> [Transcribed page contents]
____________

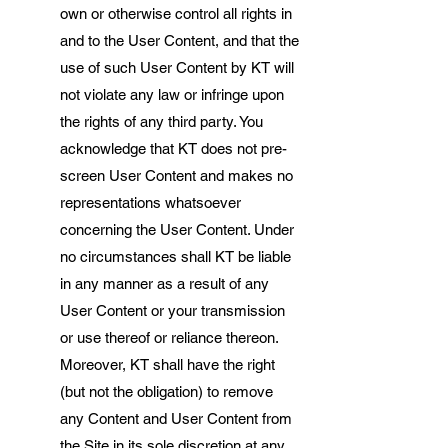
own or otherwise control all rights in
and to the User Content, and that the
use of such User Content by KT will
not violate any law or infringe upon
the rights of any third party. You
acknowledge that KT does not pre-
screen User Content and makes no
representations whatsoever
concerning the User Content. Under
no circumstances shall KT be liable
in any manner as a result of any
User Content or your transmission
or use thereof or reliance thereon.
Moreover, KT shall have the right
(but not the obligation) to remove
any Content and User Content from
the Site in its sole discretion at any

____________

> [Exercise instructions]
Which lines of the data contain the word "shall"? Copy each one.

> [Response to the exercise]
no circumstances shall KT be liable
Moreover, KT shall have the right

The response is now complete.